Ca2+ imaging was performed on HeLa cells loaded with the Ca2+ fluorescent indicator Cal-520 and challenged with EPEC at a MOI of 100. A, Traces of Ca2+ variations in single cells. B, Trace corresponding to the average of traces shown in B (n=32). Note that cells do not show an increase in basal Ca2+ levels that could be mistakenly interpreted from the averaging of Ca2+ responses over the cell population.

EGTA does not inhibit EPEC-induced Ca2+ responses.

HeLa cells were challenged with a high MOI of EPEC wild-type (WT) or a low MOI of the ΔespC mutant. + EGTA: cells treated with 4 mM EGTA. A, Percent of cells showing Ca2+ responses. B, C, Frequency of Ca2+ responses per cell.

Suramin does not affect EPEC-Induced actin pedestals.

HeLa cells were challenged with the indicated RFP-expressing bacterial strains in the presence or absence of 200 μM suramin.
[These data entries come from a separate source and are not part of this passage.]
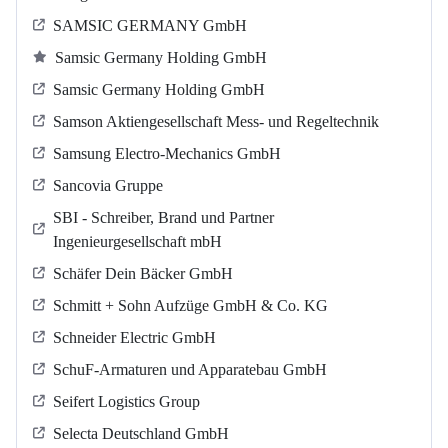
SAMSIC GERMANY GmbH
Samsic Germany Holding GmbH
Samsic Germany Holding GmbH
Samson Aktiengesellschaft Mess- und Regeltechnik
Samsung Electro-Mechanics GmbH
Sancovia Gruppe
SBI - Schreiber, Brand und Partner
Ingenieurgesellschaft mbH
Schäfer Dein Bäcker GmbH
Schmitt + Sohn Aufzüge GmbH & Co. KG
Schneider Electric GmbH
SchuF-Armaturen und Apparatebau GmbH
Seifert Logistics Group
Selecta Deutschland GmbH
Samples were fixed and processed for fluorescence staining. A, Representative micrographs. Blue: DAPI; green: Phalloidin-Alexa488; red: bacteria. Scale bar = 10 µm. B, Percent of cells exhibiting actin-rich pedestals. High MOI: 50 bacteria / cell. Low MOI ΔespC: 10 bacteria / cell. (N=3, n > 273). Mann Whitney test. ns: not significant.
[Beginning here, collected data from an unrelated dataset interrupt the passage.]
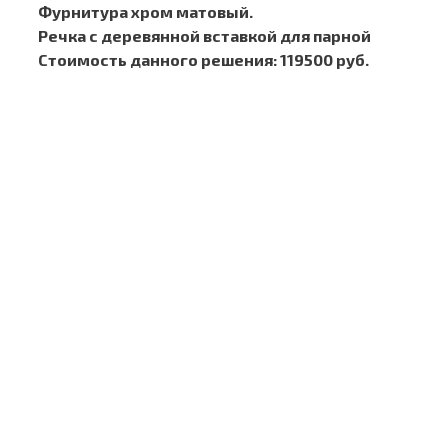
Фурнитура хром матовый.
Речка с деревянной вставкой для парной
Стоимость данного решения:
119500 руб.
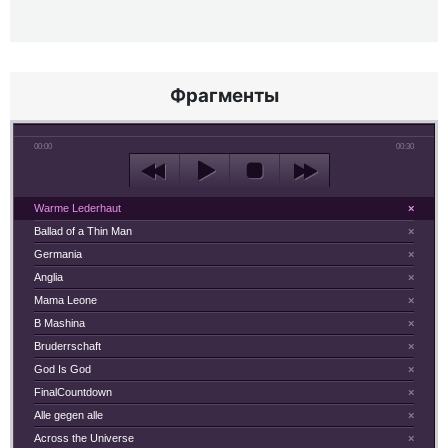
Фрагменты
00:00
00:30
Warme Lederhaut
×
Ballad of a Thin Man
×
Germania
×
Anglia
×
Mama Leone
×
B Mashina
×
Bruderrschaft
×
God Is God
×
FinalCountdown
×
Alle gegen alle
×
Across the Universe
×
Intracellular Ca2+ chelation inhibits CCRICs.

HeLa cells were loaded with the fluorescent indicator Cal-520 in the presence or absence of 20 μM EGTA-AM or BAPTA-AM. Samples were stimulated with 150 nM ATP and subjected to high speed Ca2+ imaging at a frequency of one acquisition every 22 ms. A, Representative traces of Ca2+ variations in 2 subcellular regions of the same cell. No Ca2+ responses were observed for cells treated with BAPTA-AM (N = 3, > 65 cells). B, Percent of cells exhibiting Ca2+ responses (N > 3, n > 62). C, average number of responses per cell. (N > 3, n > 62). Mann-Whitney test. **: p < 0.01; ***: p < 0.001.

CCRICs induced by EPEC result from Ca2+ released by highly transient or mobile IP3R clusters.

Time series of HeLa cells loaded with Cal-520 and challenged with wild type EPEC at a MOI of 50 bacteria / cell. Time is indicated in ms. Traces: variations of Ca2+ in ROI depicted at T = 0 in the corresponding color. The red arrow points at the response peak illustrated by the time series. Images framed in purple are taken at 57 ms interval. The marks inside the frame aim at better highlighting cluster / channel mobility. Cal-520 intensity in pseudocolor. A, Globally Coordinated responses associated with small and highly mobile clusters. Note the bigger and less mobile cluster (purple arrow). B, Puff-like response.

Effects of ATP on TNF-α-induced profiles of O-GlcNacylation in HeLa cells.

HeLa cells were stimulated with 10 ng/ml TNF-α alone or co-stimulated with 10 ng/ml TNF-α and 150 nM ATP. Representative blots of cell lysates analyzed by Western blot at the time points indicated in minutes using the indicated antibodies.